Jean Rouch est mort, accidentellement au Niger à l’âge de 86 ans, le 18 février 2004, dans cette Afrique qu'il avait tant filmée, étudiée. On peut dire de lui qu'il a inventé la profession d'ethnocinéaste” Ses films sont aussi précieux sur les peuples africains que déterminants dans l'histoire du cinéma.

Jean Rouch effectue son premier voyage en Afrique en 1941, alors qu'il est encore ingénieur des Ponts et chaussées. Passionné d'ethnologie, il voit rapidement dans le cinéma un moyen de faire connaître au public européen les traditions et la culture africaines. Refusant tout "exotisme", il s'attache à montrer ces rituels à l'état brut, tout en ajoutant un commentaire très personnel, comme dans l'un de ses films les plus célèbres, Les Maîtres fous (primé à Venise en 1957), dans lequel est perceptible le profond respect du réalisateur qui emploie, à propos de son travail, le terme de "ciné-transe".
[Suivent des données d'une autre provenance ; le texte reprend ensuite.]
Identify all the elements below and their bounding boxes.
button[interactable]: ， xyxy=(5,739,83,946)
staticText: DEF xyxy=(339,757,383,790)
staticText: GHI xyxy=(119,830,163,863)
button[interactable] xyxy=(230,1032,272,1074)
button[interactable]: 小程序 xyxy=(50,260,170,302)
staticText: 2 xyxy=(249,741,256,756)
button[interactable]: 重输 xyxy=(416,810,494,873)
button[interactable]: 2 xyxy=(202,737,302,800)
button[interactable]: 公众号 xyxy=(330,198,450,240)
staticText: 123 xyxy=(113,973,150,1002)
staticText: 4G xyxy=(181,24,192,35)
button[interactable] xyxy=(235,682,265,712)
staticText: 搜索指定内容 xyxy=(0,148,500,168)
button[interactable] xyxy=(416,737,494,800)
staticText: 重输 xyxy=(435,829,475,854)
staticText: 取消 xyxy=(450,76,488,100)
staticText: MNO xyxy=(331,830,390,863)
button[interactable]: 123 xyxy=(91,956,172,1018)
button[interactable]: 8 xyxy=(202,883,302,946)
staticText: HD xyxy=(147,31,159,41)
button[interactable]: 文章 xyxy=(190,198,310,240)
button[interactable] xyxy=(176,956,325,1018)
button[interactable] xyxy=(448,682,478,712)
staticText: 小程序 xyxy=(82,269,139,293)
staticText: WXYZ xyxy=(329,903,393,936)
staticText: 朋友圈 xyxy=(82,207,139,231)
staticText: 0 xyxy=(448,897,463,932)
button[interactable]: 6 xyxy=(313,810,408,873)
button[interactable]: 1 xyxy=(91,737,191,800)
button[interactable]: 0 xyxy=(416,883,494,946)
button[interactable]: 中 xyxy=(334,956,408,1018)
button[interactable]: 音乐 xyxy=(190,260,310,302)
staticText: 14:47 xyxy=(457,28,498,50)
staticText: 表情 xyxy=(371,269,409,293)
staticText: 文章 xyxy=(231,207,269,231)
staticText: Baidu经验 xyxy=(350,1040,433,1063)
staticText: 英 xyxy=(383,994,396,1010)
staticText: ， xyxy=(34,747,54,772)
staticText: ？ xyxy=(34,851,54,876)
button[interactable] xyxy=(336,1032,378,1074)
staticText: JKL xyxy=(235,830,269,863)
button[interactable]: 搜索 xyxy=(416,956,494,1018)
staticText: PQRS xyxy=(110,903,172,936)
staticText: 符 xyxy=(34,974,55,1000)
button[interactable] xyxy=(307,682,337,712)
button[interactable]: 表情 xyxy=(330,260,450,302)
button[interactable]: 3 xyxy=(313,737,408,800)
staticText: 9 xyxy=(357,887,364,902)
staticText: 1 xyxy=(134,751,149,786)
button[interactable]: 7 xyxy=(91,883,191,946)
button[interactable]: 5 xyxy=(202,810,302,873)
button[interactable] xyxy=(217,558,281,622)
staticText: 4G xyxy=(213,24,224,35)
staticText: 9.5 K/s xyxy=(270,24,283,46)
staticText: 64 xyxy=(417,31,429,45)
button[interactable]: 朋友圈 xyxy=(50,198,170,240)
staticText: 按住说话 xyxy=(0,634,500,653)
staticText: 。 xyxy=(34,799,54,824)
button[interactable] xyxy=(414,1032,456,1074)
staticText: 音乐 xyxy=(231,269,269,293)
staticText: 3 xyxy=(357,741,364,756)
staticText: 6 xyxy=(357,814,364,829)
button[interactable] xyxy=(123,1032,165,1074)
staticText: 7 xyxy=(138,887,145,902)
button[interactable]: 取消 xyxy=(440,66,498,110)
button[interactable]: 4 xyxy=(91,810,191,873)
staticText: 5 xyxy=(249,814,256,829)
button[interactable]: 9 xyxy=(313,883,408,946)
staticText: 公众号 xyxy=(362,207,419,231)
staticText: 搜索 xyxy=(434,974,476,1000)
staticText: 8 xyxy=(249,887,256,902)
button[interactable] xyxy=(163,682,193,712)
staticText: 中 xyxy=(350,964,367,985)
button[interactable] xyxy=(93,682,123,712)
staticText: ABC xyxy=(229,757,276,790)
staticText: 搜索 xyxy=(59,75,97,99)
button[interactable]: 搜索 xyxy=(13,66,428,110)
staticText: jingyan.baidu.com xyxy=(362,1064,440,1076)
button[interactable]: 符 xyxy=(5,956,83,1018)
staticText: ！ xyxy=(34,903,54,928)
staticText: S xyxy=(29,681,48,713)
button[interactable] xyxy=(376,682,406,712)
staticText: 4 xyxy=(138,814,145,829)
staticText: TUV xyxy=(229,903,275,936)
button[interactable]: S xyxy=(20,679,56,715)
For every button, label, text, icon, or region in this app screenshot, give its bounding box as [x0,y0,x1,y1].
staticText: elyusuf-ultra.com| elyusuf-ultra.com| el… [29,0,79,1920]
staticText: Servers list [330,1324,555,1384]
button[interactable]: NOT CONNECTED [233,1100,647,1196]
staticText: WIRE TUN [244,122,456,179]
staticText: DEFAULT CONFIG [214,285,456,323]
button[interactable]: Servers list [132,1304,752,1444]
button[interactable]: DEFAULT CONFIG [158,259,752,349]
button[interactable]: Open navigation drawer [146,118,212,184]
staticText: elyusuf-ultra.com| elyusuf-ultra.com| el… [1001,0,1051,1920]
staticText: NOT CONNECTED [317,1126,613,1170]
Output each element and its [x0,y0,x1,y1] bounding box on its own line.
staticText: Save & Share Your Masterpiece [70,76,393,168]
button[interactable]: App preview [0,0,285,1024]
Parallèlement à ses nombreux travaux en Afrique, Jean Rouch se fait connaître en France avec Moi, un Noir, Prix Louis-Delluc 1958 . En 1960, il tourne dans Paris avec le sociologue Edgar Morin Chronique d'un été, primé au Festival de Cannes

En vérité, Jean Rouch savait ce que filmer veut dire. Il en a fait une passerelle entre les hommes, un mode d’investigation du monde, un mode de recherche parmi d’autres avec sa suite singulière de tentatives, autour de 120 films, pour se recentrer par rapport au réel, pour y avoir accès autrement

L'influence considérable de Rouch dépasse le cadre du documentaire. Les cinéastes de la Nouvelle Vague, notamment Jean-Luc Godard, ont ainsi été très marqués par les films tournés caméra à l'épaule d'un artiste qui a été dans les années cinquante le fer de lance de ce qu'on appelle alors "cinéma direct" ou "cinéma vérité". Rouch réalise d'ailleurs un des sketchs du film-manifeste Paris vu par..., aux côtés, entre autres, de Claude Chabrol et Eric Rohmer. Fondateur en 1952 du Comité du Film ethnographique, cet homme cultivé et enthousiaste a été directeur de recherche au CNRS et présida la Cinémathèque de 1987 à 1991.

Pour lui, ni les règles, ni les principes, ni même les faits n’étaient sacro-saints ; il pensait utile d’en changer, de chercher des faits nouveaux, de nouvelles interprétations naturelles, de nouvelles règles et comparer. Il s’est battu pour que le droit des hommes à chercher et créer librement soit préservé, même si cela exige du pouvoir en place de gros sacrifices et « honte à ces spéculateurs, disait-il, qui ne reculent devant rien et veulent se saisir de collections scientifiques pour les dénaturer à des fins mercantiles ». Une pensée moderne et annonciatrice qui n’a pas attiré que de la sympathie et qui a fait grincer pas mal de dents, mais à l’image des Dogons qui pensent que c’est par le désordre que les progrès arrivent dans le monde, Jean Rouch a choisi les pratiques d’un homme libre, jusqu’à devenir un maître du désordre qui n’a cessé de soulever le masque de la décomposition du vivant.